We are working on changing the way we build and deploy to our fleets to something like this:
- We slice our service into multiple containers, which we define as separate blocks.
Example: Telemetry@1.25.3 - The code for all these blocks live in a monorepo which uses a dependency graph to only rebuild and version blocks that are impacted by code changes for each PR
- A release for a fleet is made up exclusively of blocks
The goal for this kind of architecture is to allow high velocity updates to critical devices in the field without risking customer uptime (if we fail, the lights go out on our customer site).
So the idea is that we have containers that are low risk to update (think telemetry) and others that are more risky (think high frequency controllers for inverters), by splitting these up we can minimise the amount of updates that touch the critical containers while still deploying new features quickly in other parts of the product.
Now for the feature request. At this moment a container can take a (f)lock to prevent the container from being stopped/restarted by ENV variable changes, new releases and OSupdates. The thing we find a pity is that we cannot take a lock in a single container while allowing updates to other containers.
To us this would be a very logical addition to the above concept.
For example, container ‘A’ takes a (f)lock → ‘A’ cannot be stopped, so anything goes, except stopping this container:
- ENV variable updates that are only linked to container ‘B’ and ‘C’ are fine
- ENV variable updates that are linked to ‘A’ alone or ‘A’ and ‘B’ cannot be executed
- installing release updates in which container A has a zero delta can be done immediately
- manually restarting or stopping containers ‘B’ and/or ‘C’ is possible
- shutting off or rebooting the device will not be possible because of the flock
- an OS update cannot be executed because of the flock
To make this truly complete, the container holding a (f)lock would have a way of knowing the supervisor is waiting for it to release it and why.

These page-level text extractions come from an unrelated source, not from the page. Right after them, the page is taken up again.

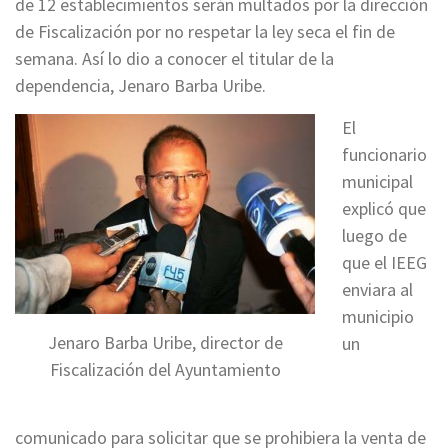
de 12 establecimientos serán multados por la dirección
de Fiscalización por no respetar la ley seca el fin de
semana. Así lo dio a conocer el titular de la
dependencia, Jenaro Barba Uribe.
El
funcionario
municipal
explicó que
luego de
que el IEEG
enviara al
municipio
Jenaro Barba Uribe, director de
un
Fiscalización del Ayuntamiento
comunicado para solicitar que se prohibiera la venta de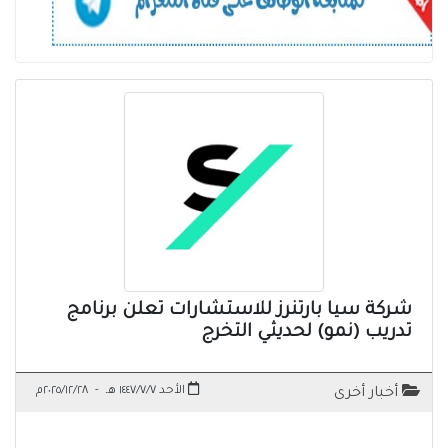
شركة سيا بارتنرز للاستشارات تعلن برنامج
تدريب (نمو) لحديثي التخرج
الأحد ١٤٤٧/٧/٧ هـ
-
٢٠٢٥/١٢/٢٨م
أخبار أخرى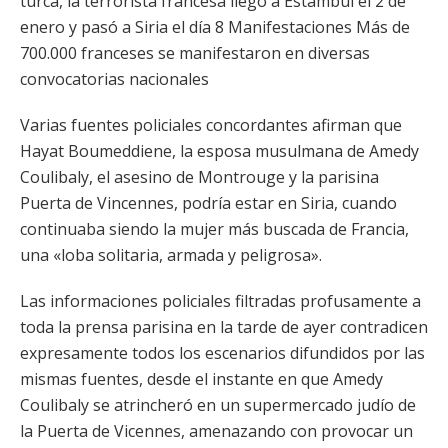
turca, la terrorista francesa llegó a Estambul el 2 de
enero y pasó a Siria el día 8 Manifestaciones Más de
700.000 franceses se manifestaron en diversas
convocatorias nacionales
Varias fuentes policiales concordantes afirman que
Hayat Boumeddiene, la esposa musulmana de Amedy
Coulibaly, el asesino de Montrouge y la parisina
Puerta de Vincennes, podría estar en Siria, cuando
continuaba siendo la mujer más buscada de Francia,
una «loba solitaria, armada y peligrosa».
Las informaciones policiales filtradas profusamente a
toda la prensa parisina en la tarde de ayer contradicen
expresamente todos los escenarios difundidos por las
mismas fuentes, desde el instante en que Amedy
Coulibaly se atrincheró en un supermercado judío de
la Puerta de Vicennes, amenazando con provocar un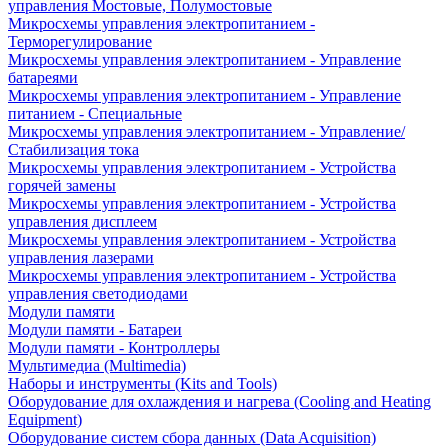
управления Мостовые, Полумостовые
Микросхемы управления электропитанием -
Терморегулирование
Микросхемы управления электропитанием - Управление
батареями
Микросхемы управления электропитанием - Управление
питанием - Специальные
Микросхемы управления электропитанием - Управление/
Стабилизация тока
Микросхемы управления электропитанием - Устройства
горячей замены
Микросхемы управления электропитанием - Устройства
управления дисплеем
Микросхемы управления электропитанием - Устройства
управления лазерами
Микросхемы управления электропитанием - Устройства
управления светодиодами
Модули памяти
Модули памяти - Батареи
Модули памяти - Контроллеры
Мультимедиа (Multimedia)
Наборы и инструменты (Kits and Tools)
Оборудование для охлаждения и нагрева (Cooling and Heating
Equipment)
Оборудование систем сбора данных (Data Acquisition)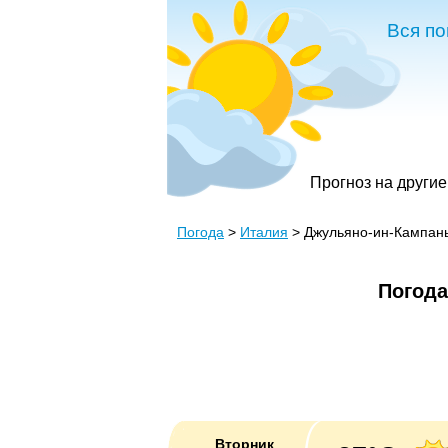
Вся по
Прогноз на другие
Погода
>
Италия
> Джульяно-ин-Кампан
Погода
Вторник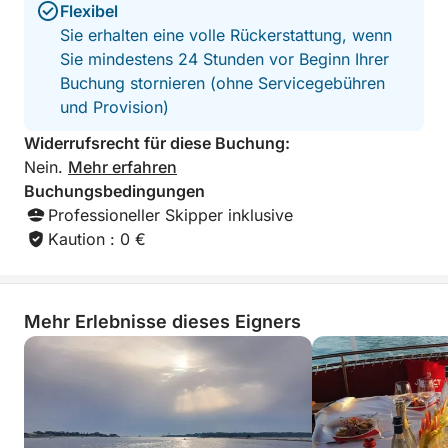
Flexibel
Sie erhalten eine volle Rückerstattung, wenn
Sie mindestens 24 Stunden vor Beginn Ihrer
Buchung stornieren (ohne Servicegebühren
und Provision)
Widerrufsrecht für diese Buchung:
Nein.
Mehr erfahren
Buchungsbedingungen
Professioneller Skipper inklusive
Kaution : 0 €
Mehr Erlebnisse dieses Eigners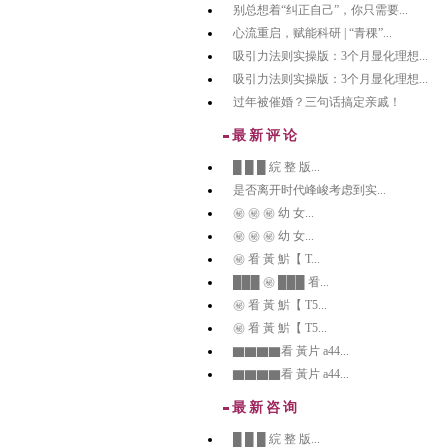
别总想着“纠正自己”，你只需要...
心流重启，赋能科研 | “青稞”...
吸引力法则实操版：3个月显化理想...
吸引力法则实操版：3个月显化理想...
过年被催婚？三句话搞定亲戚！
最新评论
█ █ █ 綄 整 版...
是否离开时代峰峻考虑到实...
㊙️ ㊙️ ㊙️ 幼 女...
㊙️ ㊙️ ㊙️ 幼 女...
㊙️ 㸔 黃 魸【 T...
███ ㊙️ ███ 㸔...
㊙️ 㸔 黃 魸【 T5...
㊙️ 㸔 黃 魸【 T5...
▇▇▇▇看 黃片 a44...
▇▇▇▇看 黃片 a44...
最新咨询
█ █ █ 綄 整 版...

For example, when Balena rolls out scheduled OS updates in the future, you treat that differently to a normal release update. I’m assuming an OSupdate won’t execute handover procedures that containers may have, resulting in shut down and start up procedures to be executed.
I’m thinking about these situations:
- Container has flock, supervisor schedules an OS update. It then requests the container to release the lock and gives a reason why (‘OSupdate’). The container now knows a handover won’t be available and waits to release the lock until an approved maintenance window. Once the lock is released, the container triggers the update via local supervisor API and once completed the new container will retake the flock.
- Container has flock, supervisor schedules a release update with delta >0. It requests the container to release the lock and gives a reason why (‘update_restart’). The container knows it will be restarted. It releases the lock and performs handover with newly released container which then retakes the lock.
- Container has flock, supervisor schedules a release update with delta 0. It requests the container to release the lock and gives a reason why (‘update_no_restart’). The container knows it won’t be restarted because the delta for the container is zero. It releases the lock and retakes it after update is completed (only necessary if the other part of this feature request where we can lock a single container is not implemented).
To me these are natural extensions to the locking feature which allows to selectively lock the least amount of processes, so that only those that are truly necessary to be protected will block, but allow others to be freely updated without issue.
If the supervisor can request removal of the lock for specific reasons, you can start to build customer experience on it where we could have notifications to our users where they could schedule a moment to allow an OSupdate, or follow fixed maintenance windows.
I look forward to your thoughts/feedback on this and hope to see this capability added to the Balena platform in the future!